Back in May last year I did some PR for the Prompt payment Directory and as part of that I ran a survey which looked at the human cost of late payment. The results were pretty startling with 29% of business owners saying they had suffered from some form of mental illness such as stress or anxiety.
Not only that but 36% had forgone their salary at one point or another while 21% had been unable to pay their mortgage or had to sell their home.
Losing something as fundamental as your home or having to take your children out of a school because a customer hasn’t paid your invoices is about as rough as it can get and yet this is happening all the time to a large number of business owners throughout the country.
Around the same time as I did my research study the fsb also published some research of their own basically saying that late payment was responsible for the closure of 50,000 businesses a year and cost the U.K. economy £2.5bn
Those too are pretty sobering numbers and yet still they didn’t really make national news.

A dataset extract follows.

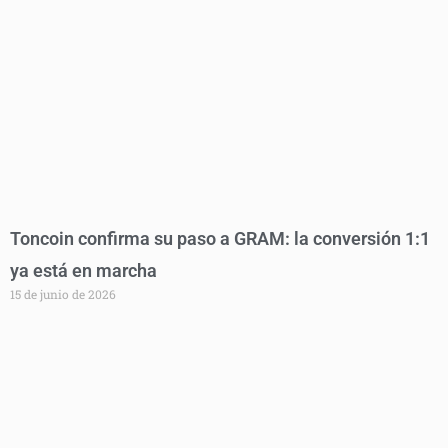
Toncoin confirma su paso a GRAM: la conversión 1:1
ya está en marcha
15 de junio de 2026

Now Carillion has imploded and all of a sudden the nation is very aware of the cost of late or non payment and how it can affect small businesses, and yet this has been going on for years.
The first thing that comes to mind is that as a result of Carillion’s mess there will be some parents that will have some some very worrying times ahead of them and their children shouldn’t have to suffer for the crap job that Carillion’s top brass did in running that company.
The second thing that comes to mind is whether or not the chronic issue of late payment will move up a notch on the ladder of public and political consciousness and stay there or whether it will quietly slip back down again and continue life as the iceberg issue I wrote about in this post a couple of years ago.
We are having our “Titanic” moment in the context of late payment and as a very sad result there will be some families (hopefully not many) that will be devastated by it. We’ll need to remember this moment and redouble our efforts in terms of corporate governance and supplier due diligence to make sure it doesn’t happen again and keep the self employment dreams of millions of talented people alive for many years to come.